For more information, see:
- https://docs.dask.org/en/latest/setup/environment.html#send-source
- https://distributed.dask.org/en/latest/_modules/distributed/diagnostics/plugin.html#UploadFile

In [None]:
# Let's consider a python script we create locally that won't be
# available to our remote Dask workers.
#
file_path = "/tmp/my-python-script.py"

# Create and write a primitive script to a file to upload.
#
# NOTE: We use a Jupyter feature to execute a bash command (!), and
#       reference a Python variable as part of the command ({file_path}).
#
!echo "def get_magic_number():" > {file_path}
!echo "    return(86)" >> {file_path}

# Print content of the file
#
!cat {file_path}

In [None]:
# We still need to define a function that will
# make use of the script in the separate file.
#
def call_function_defined_in_script_file():
    return get_magic_number()

In [None]:
# We try run this function on our remote dask worker as well
#
# This is expected to fail at this point, because get_magic_number is 
#
future = client.submit(call_function_defined_in_script_file, pure=False)

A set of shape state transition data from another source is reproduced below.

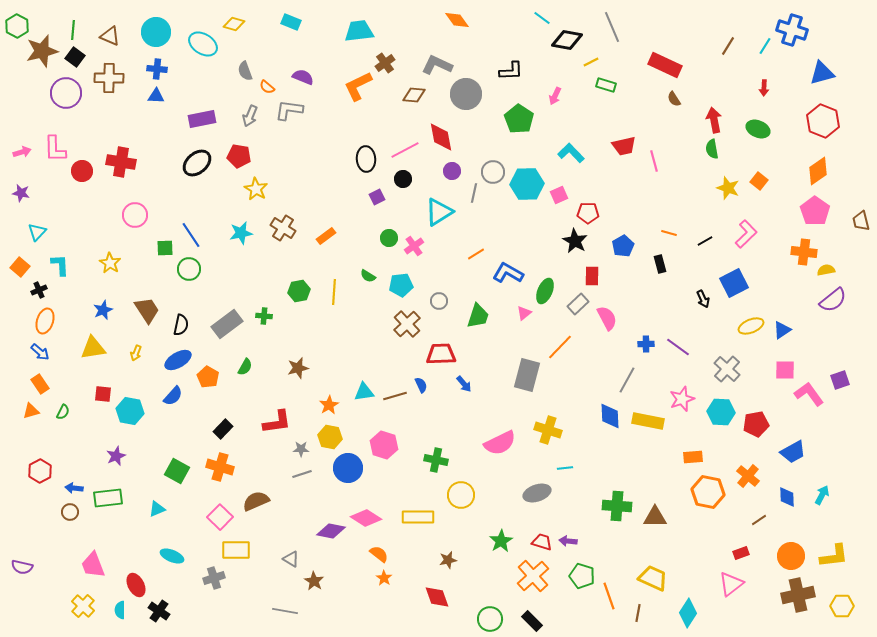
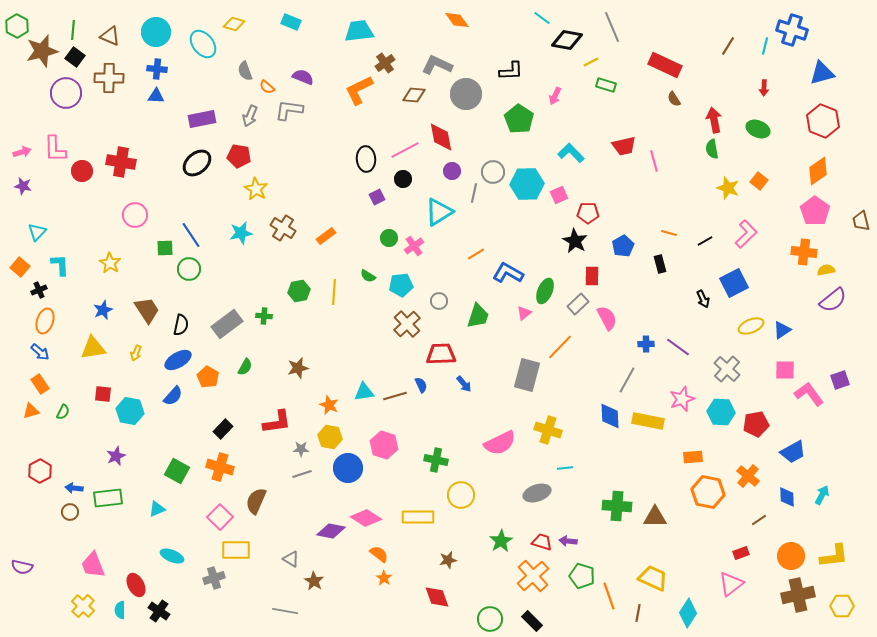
cyan ellipse at (203, 44): rotated 20 degrees clockwise
cyan line at (765, 46): rotated 18 degrees counterclockwise
orange L-shape at (358, 86): moved 1 px right, 4 px down
purple star at (21, 193): moved 2 px right, 7 px up
orange star at (329, 405): rotated 18 degrees counterclockwise
brown semicircle at (256, 501): rotated 44 degrees counterclockwise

print(f"call_function_defined_in_script_file run remotely returned: {future.result()}")

In [None]:
# We upload and load the Python script file in our Dask workers,
# and by doing so, the code cell above will not fail.
#
# NOTE: If you try to run this multiple times, you must change
#       the name to avoid getting a response saying the plugin
#       is already installed which means the script file won't
#       be uploaded and loaded again.
#
# Reference: https://distributed.dask.org/en/latest/_modules/distributed/diagnostics/plugin.html#UploadFile
#
from distributed.diagnostics.plugin import UploadFile
client.register_worker_plugin(
    UploadFile(
        filepath=file_path,
    ),
    name="upload-file-1",
)

In [None]:
# We try run this function on our remote dask worker as well
#
# This is now expected to succeed.
#
future = client.submit(call_function_defined_in_script_file, pure=False)

print(f"call_function_defined_in_script_file run remotely returned: {future.result()}")

## Example - Pass data to remote workers

We don't have a concrete example provided on how to pass data to the remote workers yet. Common workflows involves letting the worker download the data it should process directly from some separate storage object storage of some kind (S3, GCS).

## FAQ

### What is a dask worker?
A dask workers in our case is represented by a Kubernetes _Pod_. A Kubernetes Pod is mostly an encapsulation of a docker container. A _Kubernetes cluster_ is what will ensure pods get running on actual servers which will drive costs. If more servers needs to be added to make all pods get running, the Kubernetes cluster will add servers. This addition of new servers can make the request for more workers take ~3-4 minutes sometimes.

### Shutdown of the dask cluster
If you shut down your user environment, or it gets shut down by being inactive, your associated dask clusters will also shut down. If you leave the dask cluster idle for an hour, it will shut down.

In [None]:
gateway.list_clusters()

[ClusterReport<name=prod.724736c71fdf420693b2b5a385cae45f, status=RUNNING>,
 ClusterReport<name=prod.6fad0ae09f544ee9b4613ff646b22687, status=RUNNING>,
 ClusterReport<name=prod.13df4373a41e48ec847785c417706ee7, status=RUNNING>]

In [None]:
gateway.stop_cluster("prod.13df4373a41e48ec847785c417706ee7")

### Cost of dask worker resources
If you are using dask workers, you are actively on demand starting up new servers on the cloud, so it will drive cost. But, the cost is relatively cheap because we use temporary machines and get a discount of more than 70%.